Let us be blunt: the Democratic Republic of Congo’s ban on mass gatherings is the political equivalent of placing a plaster on a haemorrhage. Ebola is back, and the world’s response—again—smacks of that peculiar mix of panic and lethargy that defined the late Roman Empire. The disease has already claimed over a dozen lives in Mbandaka, a city of more than a million souls, and the Congolese government has finally realised that permitting football matches and church services in a plague zone might be inadvisable. But this is not leadership; it is a reflex. The virus is already entrenched in the urban rat-run of Kinshasa’s sister city, and the measures announced are the kind of half-measures that would have made a Victorian sanitary commissioner weep.
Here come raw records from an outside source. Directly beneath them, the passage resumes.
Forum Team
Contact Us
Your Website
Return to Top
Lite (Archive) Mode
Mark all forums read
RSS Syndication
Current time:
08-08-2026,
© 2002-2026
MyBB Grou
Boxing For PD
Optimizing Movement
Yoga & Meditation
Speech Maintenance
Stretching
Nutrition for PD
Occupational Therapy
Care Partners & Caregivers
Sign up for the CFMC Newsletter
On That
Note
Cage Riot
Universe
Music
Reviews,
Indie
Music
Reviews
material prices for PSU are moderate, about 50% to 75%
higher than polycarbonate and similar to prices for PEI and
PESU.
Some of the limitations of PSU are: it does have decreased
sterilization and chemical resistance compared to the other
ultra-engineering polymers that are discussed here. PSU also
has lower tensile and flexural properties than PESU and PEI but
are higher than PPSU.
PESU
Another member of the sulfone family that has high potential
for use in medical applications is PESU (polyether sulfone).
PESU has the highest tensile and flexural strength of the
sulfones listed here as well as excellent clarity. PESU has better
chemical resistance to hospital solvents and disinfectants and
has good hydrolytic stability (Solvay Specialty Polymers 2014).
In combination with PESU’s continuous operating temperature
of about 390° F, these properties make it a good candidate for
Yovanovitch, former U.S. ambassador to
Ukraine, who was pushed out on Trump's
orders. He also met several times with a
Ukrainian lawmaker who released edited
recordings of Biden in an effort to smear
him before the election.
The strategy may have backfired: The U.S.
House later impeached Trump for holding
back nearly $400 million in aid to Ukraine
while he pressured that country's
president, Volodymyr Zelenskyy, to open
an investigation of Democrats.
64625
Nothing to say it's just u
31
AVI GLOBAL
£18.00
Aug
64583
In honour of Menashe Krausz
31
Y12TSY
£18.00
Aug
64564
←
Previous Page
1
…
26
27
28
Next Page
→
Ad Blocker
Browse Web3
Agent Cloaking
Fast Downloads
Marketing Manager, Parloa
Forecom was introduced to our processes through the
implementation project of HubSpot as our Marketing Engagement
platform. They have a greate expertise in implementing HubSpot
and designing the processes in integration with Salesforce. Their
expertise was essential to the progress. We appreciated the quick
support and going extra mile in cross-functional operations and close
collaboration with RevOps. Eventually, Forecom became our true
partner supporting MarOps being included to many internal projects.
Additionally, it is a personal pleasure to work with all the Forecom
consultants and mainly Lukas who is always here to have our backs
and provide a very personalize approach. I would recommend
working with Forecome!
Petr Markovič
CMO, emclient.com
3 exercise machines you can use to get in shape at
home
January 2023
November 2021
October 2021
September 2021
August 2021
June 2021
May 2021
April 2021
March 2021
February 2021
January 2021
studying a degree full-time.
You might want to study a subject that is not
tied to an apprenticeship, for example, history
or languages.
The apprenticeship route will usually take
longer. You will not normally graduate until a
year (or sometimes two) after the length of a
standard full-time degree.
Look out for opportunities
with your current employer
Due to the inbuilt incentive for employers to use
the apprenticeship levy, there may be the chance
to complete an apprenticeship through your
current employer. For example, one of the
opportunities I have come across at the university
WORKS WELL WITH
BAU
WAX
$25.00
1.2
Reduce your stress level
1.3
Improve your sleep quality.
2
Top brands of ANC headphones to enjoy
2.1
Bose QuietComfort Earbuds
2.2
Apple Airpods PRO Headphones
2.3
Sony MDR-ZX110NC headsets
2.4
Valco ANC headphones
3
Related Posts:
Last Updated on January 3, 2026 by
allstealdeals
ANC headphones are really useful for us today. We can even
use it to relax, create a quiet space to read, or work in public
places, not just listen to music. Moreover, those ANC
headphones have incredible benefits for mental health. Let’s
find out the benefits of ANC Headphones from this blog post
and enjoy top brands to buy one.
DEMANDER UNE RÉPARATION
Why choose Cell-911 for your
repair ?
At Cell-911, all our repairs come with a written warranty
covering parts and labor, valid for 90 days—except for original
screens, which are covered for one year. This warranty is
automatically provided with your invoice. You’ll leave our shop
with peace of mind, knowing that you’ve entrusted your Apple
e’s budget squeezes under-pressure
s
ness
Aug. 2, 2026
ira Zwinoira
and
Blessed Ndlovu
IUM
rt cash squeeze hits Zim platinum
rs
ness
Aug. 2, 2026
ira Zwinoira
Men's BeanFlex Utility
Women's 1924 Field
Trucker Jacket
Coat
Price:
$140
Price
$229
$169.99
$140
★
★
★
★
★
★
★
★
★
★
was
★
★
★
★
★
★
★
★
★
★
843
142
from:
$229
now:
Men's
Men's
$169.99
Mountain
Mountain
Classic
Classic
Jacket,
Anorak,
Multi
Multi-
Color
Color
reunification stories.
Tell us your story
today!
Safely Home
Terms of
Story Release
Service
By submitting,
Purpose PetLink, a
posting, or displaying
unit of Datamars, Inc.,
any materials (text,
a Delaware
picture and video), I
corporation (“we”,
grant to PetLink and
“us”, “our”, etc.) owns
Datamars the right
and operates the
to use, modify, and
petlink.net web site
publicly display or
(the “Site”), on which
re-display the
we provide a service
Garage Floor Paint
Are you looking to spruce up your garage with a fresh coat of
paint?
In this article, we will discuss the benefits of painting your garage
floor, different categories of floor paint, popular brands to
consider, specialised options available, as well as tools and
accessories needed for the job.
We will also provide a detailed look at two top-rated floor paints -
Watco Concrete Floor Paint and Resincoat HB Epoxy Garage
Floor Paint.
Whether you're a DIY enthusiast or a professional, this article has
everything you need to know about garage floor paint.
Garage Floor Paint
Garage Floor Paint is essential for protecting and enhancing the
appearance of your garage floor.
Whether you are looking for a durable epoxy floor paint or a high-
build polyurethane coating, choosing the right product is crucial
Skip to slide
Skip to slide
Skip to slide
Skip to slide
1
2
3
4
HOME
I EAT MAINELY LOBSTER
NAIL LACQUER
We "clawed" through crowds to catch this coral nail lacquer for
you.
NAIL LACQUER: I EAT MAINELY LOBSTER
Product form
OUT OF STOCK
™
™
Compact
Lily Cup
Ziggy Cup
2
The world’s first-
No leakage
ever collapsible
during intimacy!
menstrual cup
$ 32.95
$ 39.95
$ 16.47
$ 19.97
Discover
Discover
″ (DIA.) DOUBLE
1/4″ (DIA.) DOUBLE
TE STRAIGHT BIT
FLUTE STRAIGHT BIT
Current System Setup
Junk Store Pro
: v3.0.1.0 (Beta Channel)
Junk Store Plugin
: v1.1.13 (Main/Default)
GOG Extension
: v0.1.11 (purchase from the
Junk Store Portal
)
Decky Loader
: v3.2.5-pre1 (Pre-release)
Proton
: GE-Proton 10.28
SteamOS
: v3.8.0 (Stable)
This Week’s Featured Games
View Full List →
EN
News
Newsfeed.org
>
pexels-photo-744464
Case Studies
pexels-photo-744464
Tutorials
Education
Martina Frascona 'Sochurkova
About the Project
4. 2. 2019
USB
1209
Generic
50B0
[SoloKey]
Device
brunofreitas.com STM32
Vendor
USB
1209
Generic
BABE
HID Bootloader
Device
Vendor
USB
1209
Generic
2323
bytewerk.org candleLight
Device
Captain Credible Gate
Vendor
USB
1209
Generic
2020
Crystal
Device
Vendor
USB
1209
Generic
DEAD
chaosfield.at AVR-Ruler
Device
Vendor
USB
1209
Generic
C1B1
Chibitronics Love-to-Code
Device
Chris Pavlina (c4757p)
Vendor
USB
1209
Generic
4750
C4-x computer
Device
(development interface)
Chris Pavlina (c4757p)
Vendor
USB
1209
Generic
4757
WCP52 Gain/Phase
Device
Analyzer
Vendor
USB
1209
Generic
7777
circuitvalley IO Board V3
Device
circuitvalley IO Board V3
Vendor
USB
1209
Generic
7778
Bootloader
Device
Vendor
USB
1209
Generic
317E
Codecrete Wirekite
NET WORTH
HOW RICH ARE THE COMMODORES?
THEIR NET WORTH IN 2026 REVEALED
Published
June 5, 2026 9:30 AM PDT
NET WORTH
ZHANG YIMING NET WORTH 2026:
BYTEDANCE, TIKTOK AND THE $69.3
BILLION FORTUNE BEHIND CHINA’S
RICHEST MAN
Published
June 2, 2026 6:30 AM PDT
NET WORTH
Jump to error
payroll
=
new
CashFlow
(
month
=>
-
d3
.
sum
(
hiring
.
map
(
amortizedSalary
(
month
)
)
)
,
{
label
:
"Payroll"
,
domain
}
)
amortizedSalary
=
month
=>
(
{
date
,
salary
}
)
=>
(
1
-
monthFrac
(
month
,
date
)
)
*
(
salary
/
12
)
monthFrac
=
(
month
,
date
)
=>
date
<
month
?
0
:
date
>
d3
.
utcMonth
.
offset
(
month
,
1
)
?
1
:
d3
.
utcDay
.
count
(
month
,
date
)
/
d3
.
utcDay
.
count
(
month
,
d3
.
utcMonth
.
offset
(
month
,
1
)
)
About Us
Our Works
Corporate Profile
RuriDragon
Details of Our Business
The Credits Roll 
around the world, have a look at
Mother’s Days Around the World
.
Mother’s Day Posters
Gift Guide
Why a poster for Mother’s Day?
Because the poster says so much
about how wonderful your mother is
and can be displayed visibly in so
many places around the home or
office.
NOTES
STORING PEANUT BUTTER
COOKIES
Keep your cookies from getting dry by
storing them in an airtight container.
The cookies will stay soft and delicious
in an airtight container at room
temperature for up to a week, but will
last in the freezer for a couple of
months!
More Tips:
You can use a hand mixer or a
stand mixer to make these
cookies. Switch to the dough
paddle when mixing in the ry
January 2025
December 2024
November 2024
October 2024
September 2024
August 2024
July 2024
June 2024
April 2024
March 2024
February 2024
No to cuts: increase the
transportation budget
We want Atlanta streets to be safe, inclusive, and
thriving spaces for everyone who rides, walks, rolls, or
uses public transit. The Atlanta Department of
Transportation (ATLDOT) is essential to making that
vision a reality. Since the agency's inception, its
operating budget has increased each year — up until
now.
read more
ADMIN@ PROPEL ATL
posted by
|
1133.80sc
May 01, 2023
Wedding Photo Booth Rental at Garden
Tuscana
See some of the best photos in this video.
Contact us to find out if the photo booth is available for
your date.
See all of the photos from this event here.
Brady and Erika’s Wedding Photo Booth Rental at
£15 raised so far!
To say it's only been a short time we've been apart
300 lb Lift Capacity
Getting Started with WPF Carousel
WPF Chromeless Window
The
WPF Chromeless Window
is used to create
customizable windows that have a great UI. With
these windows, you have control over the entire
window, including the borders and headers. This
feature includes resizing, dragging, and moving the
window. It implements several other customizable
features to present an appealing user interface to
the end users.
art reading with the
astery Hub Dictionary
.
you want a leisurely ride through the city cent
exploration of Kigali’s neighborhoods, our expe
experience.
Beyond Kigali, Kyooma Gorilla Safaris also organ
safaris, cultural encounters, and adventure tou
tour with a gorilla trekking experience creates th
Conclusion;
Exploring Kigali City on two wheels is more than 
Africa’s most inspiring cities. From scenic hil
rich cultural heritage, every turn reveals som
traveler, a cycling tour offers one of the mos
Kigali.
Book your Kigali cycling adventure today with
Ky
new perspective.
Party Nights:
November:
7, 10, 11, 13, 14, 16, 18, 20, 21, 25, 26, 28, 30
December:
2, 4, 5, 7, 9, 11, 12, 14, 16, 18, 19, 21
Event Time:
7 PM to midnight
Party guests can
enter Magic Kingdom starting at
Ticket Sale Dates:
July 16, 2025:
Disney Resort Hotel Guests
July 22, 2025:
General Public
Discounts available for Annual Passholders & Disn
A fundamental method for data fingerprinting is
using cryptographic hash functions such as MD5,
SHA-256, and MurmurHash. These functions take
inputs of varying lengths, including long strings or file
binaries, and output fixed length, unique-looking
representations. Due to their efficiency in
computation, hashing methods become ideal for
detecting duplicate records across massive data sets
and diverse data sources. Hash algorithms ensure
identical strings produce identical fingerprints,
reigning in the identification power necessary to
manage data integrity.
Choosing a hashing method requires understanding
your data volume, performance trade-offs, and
Consider the historical parallels. In 1347, when the Black Death arrived in Messina, the city fathers did precisely the same thing: they banned gatherings, closed the gates, and prayed. It did not help. The rat fleas were already inside. Today, Ebola spreads not by fleas but by human touch and bodily fluids. The incubation period is up to 21 days, and the virus is a master of stealth. A ban on gatherings will certainly slow the spread, but it will not stop it. What is needed is the kind of dogged, authoritarian public health crackdown that characterised the successful containment of SARS in Asia: contact tracing, quarantine, and a ruthless isolation of the infected. The DRC, a country that has known little but chaos and corruption since the fall of Mobutu, lacks the institutional muscle for such a campaign. That is why UK scientists are being flown in to join the effort. One can only hope they succeed where the local apparatus has so often failed.
The irony is that this outbreak was entirely predictable. The DRC has been battling a smaller Ebola flare-up in the east for months, and the virus has now hopped to the west, carried by a riverboat passenger in a grim echo of the 2018 outbreak that killed over 2,000. The World Health Organization, that lumbering bureaucratic beast, has already declared this a “high risk” event. Declarations, however, do not cure fevers. The UK’s involvement, via the Public Health Rapid Support Team, is commendable but also a symptom of the West’s perennial posture of firefighting in Africa. Why is it that the continent’s disease surveillance remains so weak that every outbreak requires an international cavalry charge? The answer lies in decades of colonial extraction and post-colonial neglect. The Congo has been plundered for its rubber, its uranium, its coltan, and its diamonds. What it has not been given is a functioning health system.
And yet, there is a deeper, more uncomfortable truth: we in the West are not immune. Ebola, unlike COVID-19, is not easily airborne, but global travel means a single infected passenger in a London airport could spark a panic that dwarfed the 2014 West African outbreak. The UK scientists are not merely doing charity work; they are defending the ramparts of the global north. The Victorians understood this: cholera in India was a threat to Manchester. Today, Ebola in Mbandaka is a threat to Heathrow. The lesson from history is that diseases do not respect borders, and the only rational response is a coordinated, well-funded global health network that puts outbreak response before ideology.
Will the DRC’s ban work? Perhaps for a week or two. But the real battle is against the administrative incompetence and public mistrust that have turned the country into a Petri dish for pathogens. Until that changes, every ban is just a holding action. The Roman emperors built walls against the barbarians. The barbarians always found a way through.